Noisy neighbours?

Simon lived quietly in the ground floor flat. Jenny lived above him. She was a long-distance air stewardess, who often came home in the middle of the night.

She was also a bit of a party animal, and Simon was often disturbed by the noise she made, drinking with her friends and playing loud music at odd hours.

Simon was fast asleep one night, when he was woken a blast of noise from upstairs. It was about 4 o’clock in the morning, and Jenny had started another party.

He had a big meeting the next day, and needed his rest. He sat bolt upright, wondering what he could do.

The options

Simon researched his options, and learned:

The first step is to talk to your neighbour, and try to resolve the problem informally.

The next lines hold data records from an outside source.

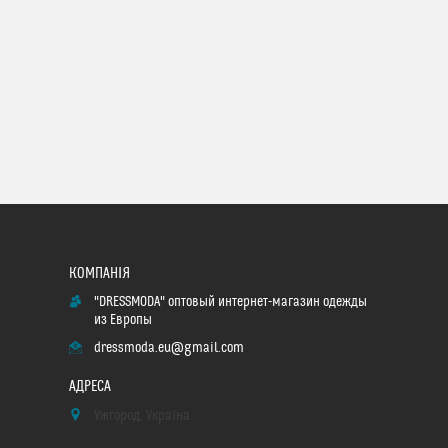
"DRESSMODA" оптовый интернет-магазин одежды
из Европы
dressmoda.eu@gmail.com
Ужгород, Україна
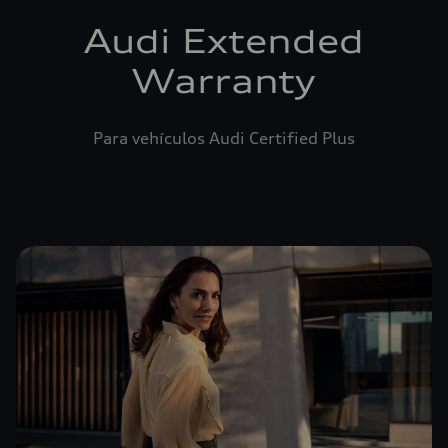
Audi Extended
Warranty
Para vehículos Audi Certified Plus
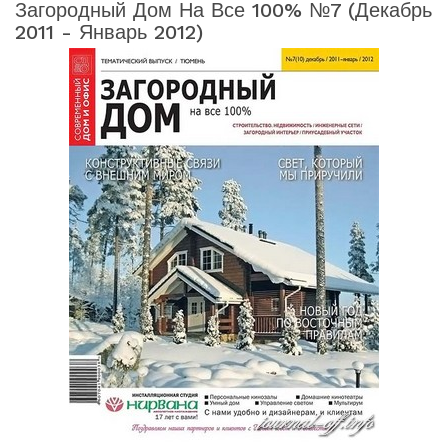
Загородный Дом На Все 100% №7 (декабрь
2011 - Январь 2012)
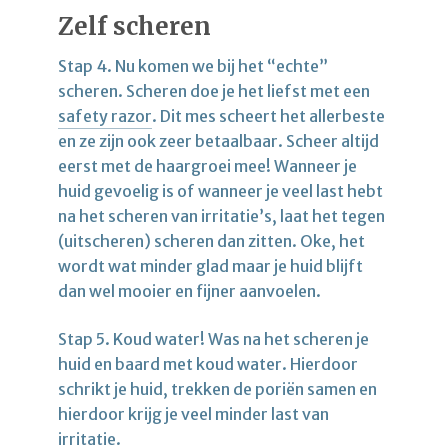
Zelf scheren
Stap 4. Nu komen we bij het “echte”
scheren. Scheren doe je het liefst met een
safety razor
. Dit mes scheert het allerbeste
en ze zijn ook zeer betaalbaar. Scheer altijd
eerst met de haargroei mee! Wanneer je
huid gevoelig is of wanneer je veel last hebt
na het scheren van irritatie’s, laat het tegen
(uitscheren) scheren dan zitten. Oke, het
wordt wat minder glad maar je huid blijft
dan wel mooier en fijner aanvoelen.
Stap 5. Koud water! Was na het scheren je
huid en baard met koud water. Hierdoor
schrikt je huid, trekken de poriën samen en
hierdoor krijg je veel minder last van
irritatie.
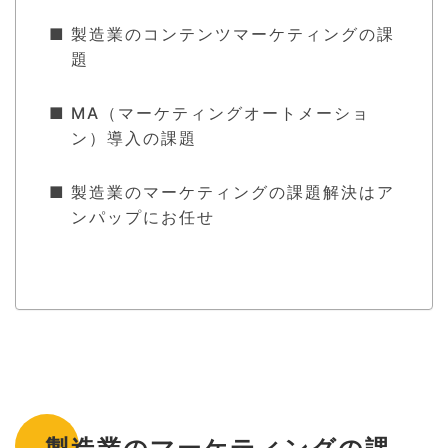
製造業のコンテンツマーケティングの課
題
MA（マーケティングオートメーショ
ン）導入の課題
製造業のマーケティングの課題解決はア
ンパップにお任せ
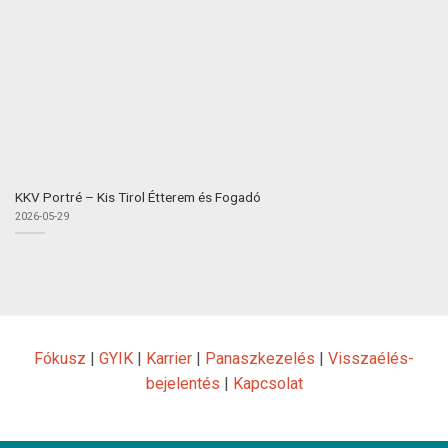
KKV Portré – Kis Tirol Étterem és Fogadó
2026-05-29
Fókusz
|
GYIK
|
Karrier
|
Panaszkezelés
|
Visszaélés-
bejelentés
|
Kapcsolat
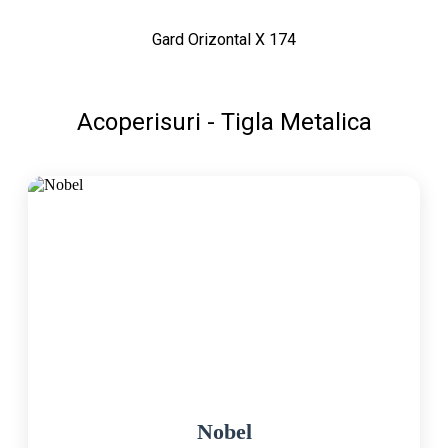
Gard Orizontal X 174
Acoperisuri - Tigla Metalica
Nobel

If you’re worried about approaching them in person, write a letter that explains the problem clearly. Stick to the facts, and avoid using emotional language.

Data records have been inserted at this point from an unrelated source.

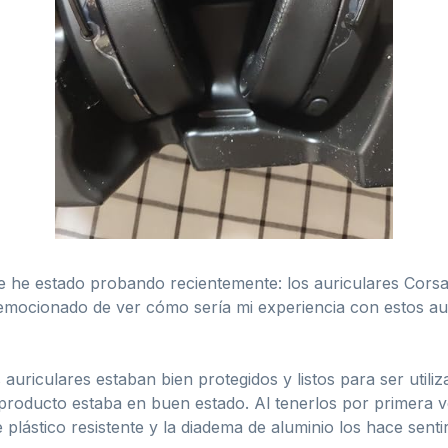
 he estado probando recientemente: los auriculares Cors
mocionado de ver cómo sería mi experiencia con estos auric
 auriculares estaban bien protegidos y listos para ser utili
l producto estaba en buen estado. Al tenerlos por primera
 plástico resistente y la diadema de aluminio los hace senti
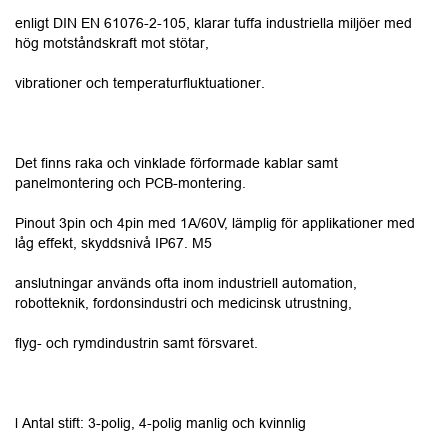
enligt DIN EN 61076-2-105, klarar tuffa industriella miljöer med
hög motståndskraft mot stötar,
vibrationer och temperaturfluktuationer.
Det finns raka och vinklade förformade kablar samt
panelmontering och PCB-montering.
Pinout 3pin och 4pin med 1A/60V, lämplig för applikationer med
låg effekt, skyddsnivå IP67. M5
anslutningar används ofta inom industriell automation,
robotteknik, fordonsindustri och medicinsk utrustning,
flyg- och rymdindustrin samt försvaret.
l Antal stift: 3-polig, 4-polig manlig och kvinnlig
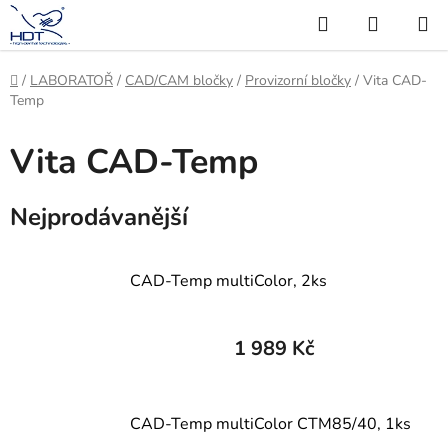
Přejít
Hledat
NÁKUP
na
KOŠÍK
obsah
Domů
/
LABORATOŘ
/
CAD/CAM bločky
/
Provizorní bločky
/
Vita CAD-
Temp
Vita CAD-Temp
Nejprodávanější
CAD-Temp multiColor, 2ks
1 989 Kč
CAD-Temp multiColor CTM85/40, 1ks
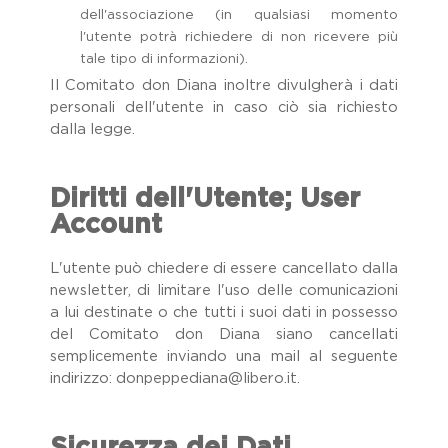
dell'associazione (in qualsiasi momento
l'utente potrà richiedere di non ricevere più
tale tipo di informazioni).
Il Comitato don Diana inoltre divulgherà i dati
personali dell'utente in caso ciò sia richiesto
dalla legge.
Diritti dell'Utente; User
Account
L'utente può chiedere di essere cancellato dalla
newsletter, di limitare l'uso delle comunicazioni
a lui destinate o che tutti i suoi dati in possesso
del Comitato don Diana siano cancellati
semplicemente inviando una mail al seguente
indirizzo: donpeppediana@libero.it.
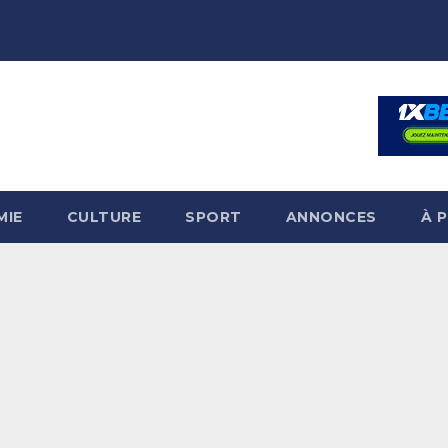
MIE
CULTURE
SPORT
ANNONCES
À 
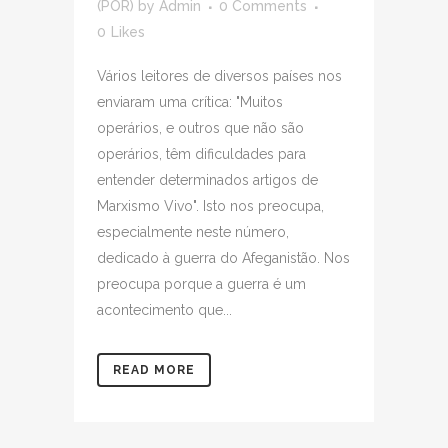
(POR)
by
Admin
0 Comments
0
Likes
Vários leitores de diversos países nos
enviaram uma crítica: "Muitos
operários, e outros que não são
operários, têm dificuldades para
entender determinados artigos de
Marxismo Vivo". Isto nos preocupa,
especialmente neste número,
dedicado à guerra do Afeganistão. Nos
preocupa porque a guerra é um
acontecimento que...
READ MORE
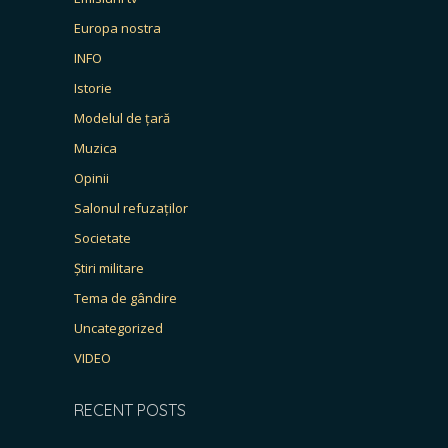
Europa nostra
INFO
Istorie
Modelul de țară
Muzica
Opinii
Salonul refuzaților
Societate
Știri militare
Tema de gândire
Uncategorized
VIDEO
RECENT POSTS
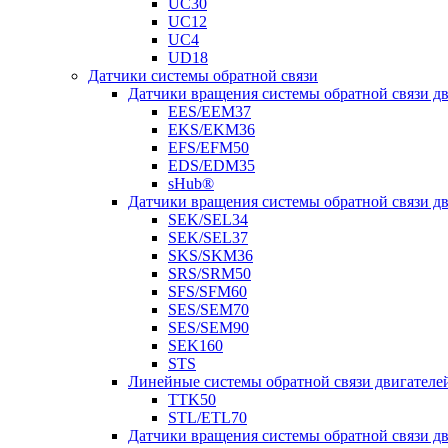
UC30
UC12
UC4
UD18
Датчики системы обратной связи
Датчики вращения системы обратной связи 
EES/EEM37
EKS/EKM36
EFS/EFM50
EDS/EDM35
sHub®
Датчики вращения системы обратной связи 
SEK/SEL34
SEK/SEL37
SKS/SKM36
SRS/SRM50
SFS/SFM60
SES/SEM70
SES/SEM90
SEK160
STS
Линейные системы обратной связи двигателе
TTK50
STL/ETL70
Датчики вращения системы обратной связи д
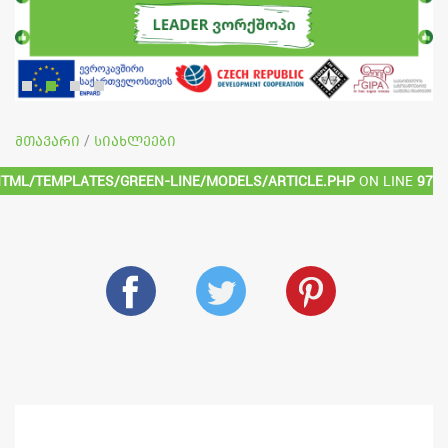
მთავარი
სიახლეები
/
html/templates/green-line/models/article.php
on line
97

If they are a tenant, you can talk to their landlord, housing association or the council.

If the problem affects other neighbours, involve them too, or approach the tenants’ association.

If that doesn’t work, you can go to a mediation service. The mediator is an impartial third party who acts like a referee. (There may be a fee to pay.)

For problems designated as a ‘statutory nuisance’, you can complain to your local council. They have a duty to investigate issues such as:

  • Loud noise or barking dogs
  • Artificial light
  • Dust, steam, smell or insects from business premises
  • Smoke, fumes or gases
  • Build-up of rubbish that could harm health

If your neighbour is being violent or harassing you, you should contact the police.

If none of that works, you can take legal action through the courts.

What Simon did

He started keeping a diary of the dates and times when Jenny’s parties could be heard in his flat below.

He had an informal conversation with her, and showed her his list.

Jenny apologised, but didn’t seem to take his complaint very seriously and the noisy parties continued.

Finally, Simon approached the council to make a noise abatement order. If Jenny breaks the order, she will face legal action and may be fined up to £5,000.